Debaters lock horns at Old Mill farmers’ Brexit debate

A vote to leave the EU could lead to a collapse of the UK, according to speakers at a Brexit debate hosted by Old Mill accountants last night (14 June). But it could also snatch Great British democracy back from the hands of an unaccountable EU Commission.

Held at the Royal Bath & West Showground, the debate attracted more than 300 attendees, and revealed some surprising shifts in voting intentions. According to Old Mill chairman Mike Butler, upon arrival 53% of delegates who voted said they would vote Leave on 23 June, with 25% wanting to remain and 22% undecided. However, after the debate 56% voted to exit, while 33% said remain, and only 11% remained undecided.

“We seem to have been very successful in helping people make up their mind, with slightly more of the undecided persuaded by the remain speakers,” said Mr Butler. “The implications of remain or leave for the farming community are considerable, so it’s vital that voters have as much information as possible, rather than unhelpful political rhetoric and spin.”

Remain campaigner and former MP Tessa Munt said a vote to leave could result in Scotland rethinking a departure from the UK and potentially spark unrest in Ireland due to new border controls. She also warned that it would remove the level playing field between the unified nations and urged voters to consider what was likely to happen to Defra funding without the EU. “Defra is the smallest government department and it is not protected from spending cuts: Will it be able to go to the chancellor and get that money?”

However, Michael Seals MBE, farmer and chairman of the National Fallen Stock Company, said the UK did not even have its own agricultural policy, but an EU policy not of its design. “The very concept of a pan-European legal system that tries to co-define and regulate everything related to agriculture is fundamentally flawed,” he argued. “We have one rule for all, which is perfect for none.”

Both Brexit campaigners argued that a vote to leave would mean clawing back the power from the EU, making the British government accountable for its decisions for the first time in 40 years.

Jacob Rees-Mogg MP said that although the UK joined the EU for trade it had now become a European state. “It has the powers of a state, its laws are our laws, its rules overrule our laws and only the unelected commission has the right to propose new laws or suggest the repeal of old ones,” he said. “Our democracy is long term; we have had it for 800 years, we should not give it away to an unelected bureaucracy.”

But Sir Peter Kendall, chairman of AHDB and former NFU president, warned that the UK government would always focus on urban voters as those were the votes needed to get into power. “Being part of Europe and having the support of the French, German and Irish farmers is vital.
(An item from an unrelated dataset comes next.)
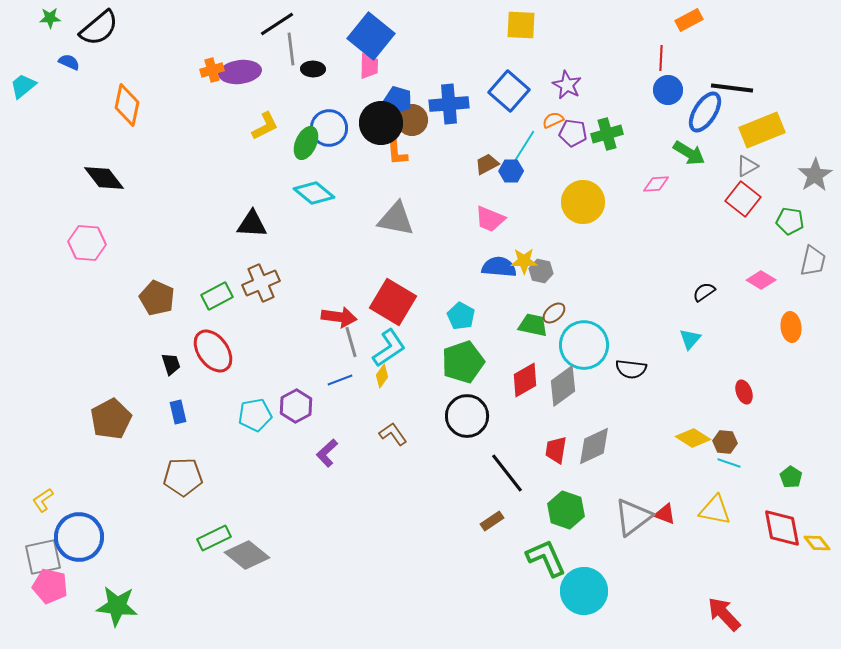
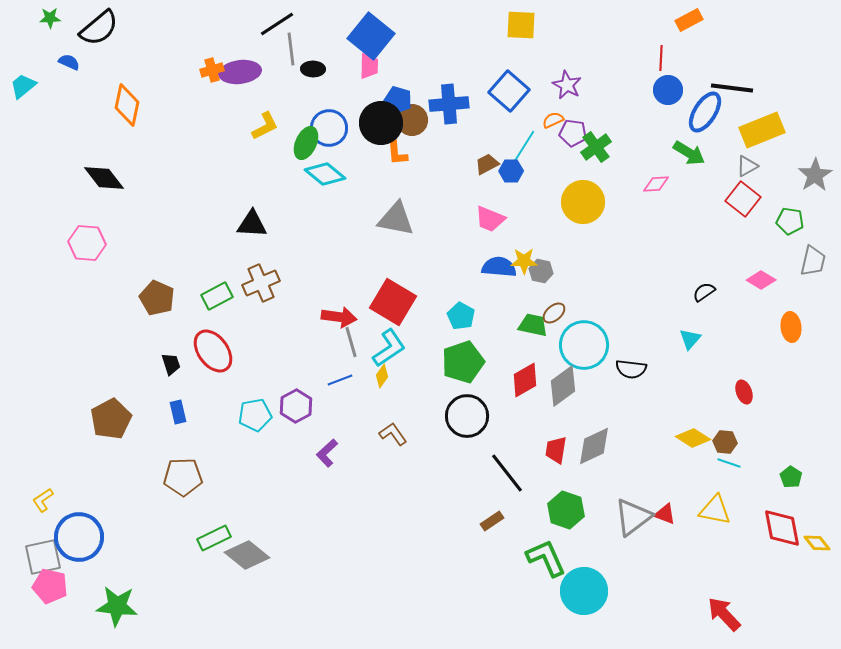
green cross at (607, 134): moved 11 px left, 13 px down; rotated 20 degrees counterclockwise
cyan diamond at (314, 193): moved 11 px right, 19 px up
If we leave, farming will be throwing itself into the biggest experiment of our lives.”

That union of farmers within Europe protected British farmers’ interests, said Mrs Munt. “Some 20% of the French population describes itself as farmers and therein lies our protection.” The problems UK farmers experienced were more to do with ‘gold plating’ of EU policy by our government, she added. “The regulations around abattoirs arrived from the EU as four sides of A4; when it left our government, it was 84 pages long.”

But Mr Rees-Mogg insisted that farmers were represented in the UK, with 25% of MPs representing rural areas. “This puts farmers in a better position than car manufacturers, steel manufacturers and many other businesses. This makes you one of the most powerful groups in the UK.”